Nature created this universe, which is much more extensive than we can imagine. There is a unifying principle, that of the union between space-time and mass-energy. This duality exists in the calculation possibilities that we use with algorithms, where we have a concept almost of pre-universal absence and of a universal presence that answer the question: where does the universe come from? The universe comes from the void and proceeds and extends out into the void. The void can be thought of as zero, one is the physical that develops from within this zero. Zero is not nothingness, it is the void. In my Quadro specchiante the mirror has no image of its own, it is totally empty, and that is why it can allow itself to host all possible images in existence. It is zero representation, but it becomes infinite representation because it collects the infinity of existence. In my Quadro specchiante there is zero, emptiness, which contains everything. Zero and one is the formula that is used to creatively conceive the universe and this creatively conceived universe is the artificial intelligence that human beings are developing. The power of human beings is to create a universe with the radical ability to put together zero and everything. Everything in existence exists thanks to this combination of duality. 1 plus 1 equals 3, that is the formula that I have identified. Each external circle is a 1, it contains all the existing elements, that duality, meeting in the central circle, gives birth to an element that did not exist, the number 3. The formula is there, we need to figure out if we will use it for destruction or for peace, which also means balance with nature, between man and nature, between artificial intelligence and natural intelligence.

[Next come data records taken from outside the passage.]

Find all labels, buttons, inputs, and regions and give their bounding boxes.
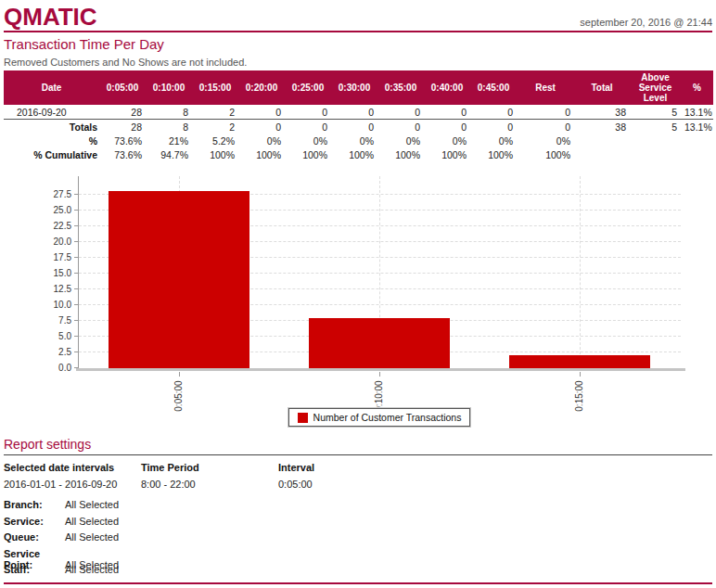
- table-header-cell: Rest: [517, 70, 574, 105]
- table-header-row: Date0:05:000:10:000:15:000:20:000:25:000…: [4, 70, 713, 105]
- table-cell: 28: [99, 120, 146, 134]
- y-tick: [74, 352, 79, 352]
- table-cell: 2016-09-20: [4, 105, 99, 120]
- table-header-cell: 0:25:00: [285, 70, 331, 105]
- table-cell: [681, 147, 713, 161]
- table-header-cell: Date: [4, 70, 99, 105]
- legend-series-label: Number of Customer Transactions: [313, 412, 462, 423]
- table-cell: 100%: [424, 147, 470, 161]
- settings-col-label: Interval: [278, 462, 314, 473]
- table-cell: 0: [331, 105, 377, 120]
- table-cell: 0: [517, 120, 574, 134]
- table-header-cell: 0:45:00: [470, 70, 517, 105]
- filter-row: Staff:All Selected: [4, 564, 712, 581]
- report-title: Transaction Time Per Day: [4, 36, 712, 52]
- table-cell: 0: [377, 105, 424, 120]
- settings-col-date-intervals: Selected date intervals 2016-01-01 - 201…: [4, 462, 141, 490]
- y-tick-label: 27.5: [31, 189, 71, 199]
- y-tick: [74, 288, 79, 289]
- page-footer: Orchestra 6 - Report version 6.0.0.4 1 /…: [4, 582, 712, 588]
- table-cell: 100%: [377, 147, 424, 161]
- bar-0:10:00: [309, 318, 450, 368]
- y-tick: [74, 336, 79, 337]
- filter-row: Queue:All Selected: [4, 531, 712, 548]
- transactions-bar-chart: 0.02.55.07.510.012.515.017.520.022.525.0…: [4, 171, 712, 435]
- transaction-table: Date0:05:000:10:000:15:000:20:000:25:000…: [4, 70, 713, 161]
- table-header-cell: Total: [574, 70, 630, 105]
- table-cell: 8: [146, 120, 192, 134]
- settings-col-time-period: Time Period 8:00 - 22:00: [141, 462, 278, 490]
- chart-legend-box: Number of Customer Transactions: [288, 408, 471, 427]
- bar-0:15:00: [509, 355, 650, 368]
- table-cell: 0%: [424, 134, 470, 147]
- table-cell: 73.6%: [99, 147, 146, 161]
- table-row-percent: %73.6%21%5.2%0%0%0%0%0%0%0%: [4, 134, 713, 147]
- page-header: QMATIC september 20, 2016 @ 21:44: [4, 0, 712, 32]
- legend-color-swatch: [298, 413, 308, 423]
- chart-x-axis-line: [76, 368, 685, 371]
- table-cell: 0: [238, 105, 285, 120]
- table-cell: [574, 147, 630, 161]
- x-gridline: [580, 176, 581, 368]
- filter-value: All Selected: [65, 564, 119, 575]
- filter-value: All Selected: [65, 531, 119, 543]
- y-tick-label: 10.0: [31, 300, 71, 310]
- y-tick-label: 15.0: [31, 268, 71, 278]
- table-cell: 13.1%: [681, 105, 713, 120]
- filter-label: Service:: [4, 516, 65, 527]
- table-header-cell: 0:40:00: [424, 70, 470, 105]
- settings-col-label: Time Period: [141, 462, 278, 473]
- table-cell: 0%: [238, 134, 285, 147]
- filter-row: Service Point:All Selected: [4, 548, 712, 565]
- table-cell: 0: [285, 120, 331, 134]
- table-cell: 2: [192, 105, 238, 120]
- table-cell: 100%: [238, 147, 285, 161]
- settings-filters: Branch:All SelectedService:All SelectedQ…: [4, 499, 712, 581]
- y-tick-label: 7.5: [31, 315, 71, 326]
- table-header-cell: 0:30:00: [331, 70, 377, 105]
- filter-label: Queue:: [4, 531, 65, 543]
- table-cell: 0: [470, 120, 517, 134]
- y-tick-label: 22.5: [31, 221, 71, 231]
- table-cell: 28: [99, 105, 146, 120]
- settings-col-interval: Interval 0:05:00: [278, 462, 314, 490]
- filter-value: All Selected: [65, 499, 119, 510]
- y-tick-label: 0.0: [31, 363, 71, 373]
- table-cell: 0: [331, 120, 377, 134]
- table-cell: 0%: [517, 134, 574, 147]
- table-cell: Totals: [4, 120, 99, 134]
- settings-col-value: 8:00 - 22:00: [141, 479, 278, 490]
- y-tick-label: 17.5: [31, 252, 71, 262]
- table-cell: %: [4, 134, 99, 147]
- chart-legend: Number of Customer Transactions: [78, 408, 681, 427]
- table-cell: 0: [424, 105, 470, 120]
- table-cell: 0%: [331, 134, 377, 147]
- report-note: Removed Customers and No Shows are not i…: [4, 57, 712, 68]
- report-datetime: september 20, 2016 @ 21:44: [580, 17, 712, 30]
- qmatic-logo: QMATIC: [4, 5, 97, 30]
- y-tick-label: 25.0: [31, 205, 71, 215]
- table-cell: 0: [424, 120, 470, 134]
- table-cell: 2: [192, 120, 238, 134]
- table-cell: 0%: [470, 134, 517, 147]
- y-tick: [74, 273, 79, 274]
- table-cell: 5: [630, 105, 681, 120]
- table-header-cell: %: [681, 70, 713, 105]
- filter-label: Branch:: [4, 499, 65, 510]
- filter-row: Branch:All Selected: [4, 499, 712, 516]
- filter-value: All Selected: [65, 516, 119, 527]
- settings-title: Report settings: [4, 437, 712, 455]
- table-row-date: 2016-09-202882000000038513.1%: [4, 105, 713, 120]
- table-cell: 0: [285, 105, 331, 120]
- y-tick-label: 20.0: [31, 236, 71, 247]
- table-cell: 21%: [146, 134, 192, 147]
- table-cell: 100%: [517, 147, 574, 161]
- table-header-cell: 0:20:00: [238, 70, 285, 105]
- table-header-cell: 0:10:00: [146, 70, 192, 105]
- y-tick: [74, 225, 79, 226]
- table-cell: 0: [377, 120, 424, 134]
- table-cell: 0: [238, 120, 285, 134]
- table-row-totals: Totals2882000000038513.1%: [4, 120, 713, 134]
- table-header-cell: Above Service Level: [630, 70, 681, 105]
- y-tick-label: 2.5: [31, 347, 71, 357]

With this conception of emptiness, which you have been carrying forward since the beginning of your artistic career, you questioned the fear of emptiness. And not being afraid, I believe, can be an essential component of the balance you were talking about.
I understand the fear of emptiness. In the case of Alzheimer’s, for example, a void is created between one thought and another, so they are no longer connected. Because of the disease, the void in the human brain is no longer used, as it should be, to unite the separate elements, which remain as they are. This fear of emptiness concerns not just the loss of cognition, but also of life. Instead, it is precisely in the void that life is created. A universal void, which is inside the universe, but also outside. Before the birth of the universe there was only emptiness, a generative void, constantly in action.
What was the experience like, for you, of the dialogue with Antonio Spadaro on these issues?
It was very fruitful because on my part there is an openness towards religion and on Spadaro’s part an openness towards art. The text derived from the dialogue is not closed and conclusive, rather, it brings together two continuously different thoughts so that the reader can act as a third circle. The reader comes into play because they find a mental dynamic that includes reasoning. Each reader can have their own vision, which they introduce into the trinamics of this text.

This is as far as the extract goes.